Pada 2005-2012 PT DDP menyampaikan secara lisan kepada masyarakat yang menggarap lahan eks PT BBS tersebut, bahwa perusahaan itu sudah membeli lahan eks PT BBS. Saat itu 24 petani dipaksa untuk menerima kompensasi. Pihak perusahaan PT DDP lalu menggusur lahan yang digarap oleh petani serta melakukan penanaman kelapa sawit--berbeda dengan komoditi HGU PT BBS.

Pada 2012 petani yang tidak mau menarima ganti rugi dari PT DDP, lahannya digusur secara paksa. Sejumlah petani, yakni Ali Martopo (40), Abdullah (43), Sendri (29) dan Darmin (65) mengalami intimidasi saat proses perampasan lahan garapan mereka.
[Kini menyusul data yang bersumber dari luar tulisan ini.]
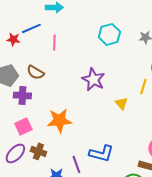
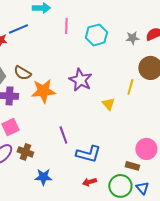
pink line: (54, 42) -> (66, 26), moved
orange star: (59, 120) -> (43, 91), moved
purple line: (76, 164) -> (63, 135), moved

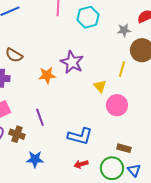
gray star: (132, 38) -> (124, 30), moved
orange star: (43, 91) -> (47, 75), moved, size x0.7
purple line: (63, 135) -> (40, 117), moved
pink circle: (146, 149) -> (117, 105), moved

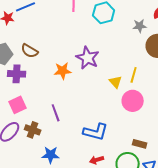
yellow line: (122, 69) -> (134, 75), moved

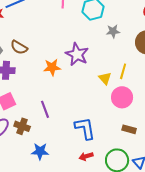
gray star: (140, 26) -> (113, 31), moved
blue L-shape: (96, 132) -> (85, 128), turned -115
brown rectangle: (140, 144) -> (129, 129), moved

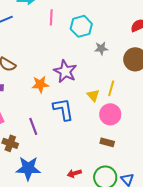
blue L-shape: (85, 128) -> (63, 109), moved
brown rectangle: (129, 129) -> (107, 142), moved
blue star: (40, 151) -> (28, 168), size x1.4

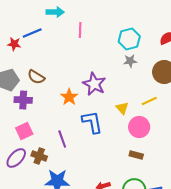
cyan hexagon: (81, 26) -> (129, 39), moved
orange star: (40, 84) -> (69, 97), turned -30
yellow line: (111, 88) -> (149, 101), moved, turned 49

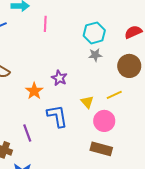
purple star: (94, 84) -> (59, 78), size x0.7
brown rectangle: (136, 155) -> (101, 149), size x1.5

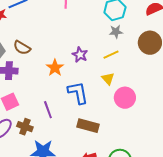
yellow line: (114, 95) -> (111, 55), moved
brown rectangle: (101, 149) -> (88, 126), moved

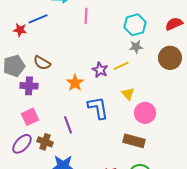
yellow line: (111, 55) -> (121, 66), moved
brown rectangle: (88, 126) -> (134, 141), moved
Intimidasi yang diterima dari aparat kepolisian, juga dialami petani lain yang hingga kini bertahan menguasai lahan. Petani telah mencoba bersurat ke DPRD Kabupaten Mukomuko dan ditindaklanjuti oleh DPRD Kabupaten MukoMuko dengan memanggil pihak PT DDP, Dinas Perkebunan Kabupaten Mukomuko, dan BPN Kabupaten Mukomuko.

Ketua DPRD kabupaten Mukomuko, Arnadi Pelam, dalam audensi menyatakan, penguasaan PT DDP di atas lahan eks BBS adalah ilegal, sehingga PT DDP diminta menghentikan semua aktivitasnya di lahan status quo tersebut.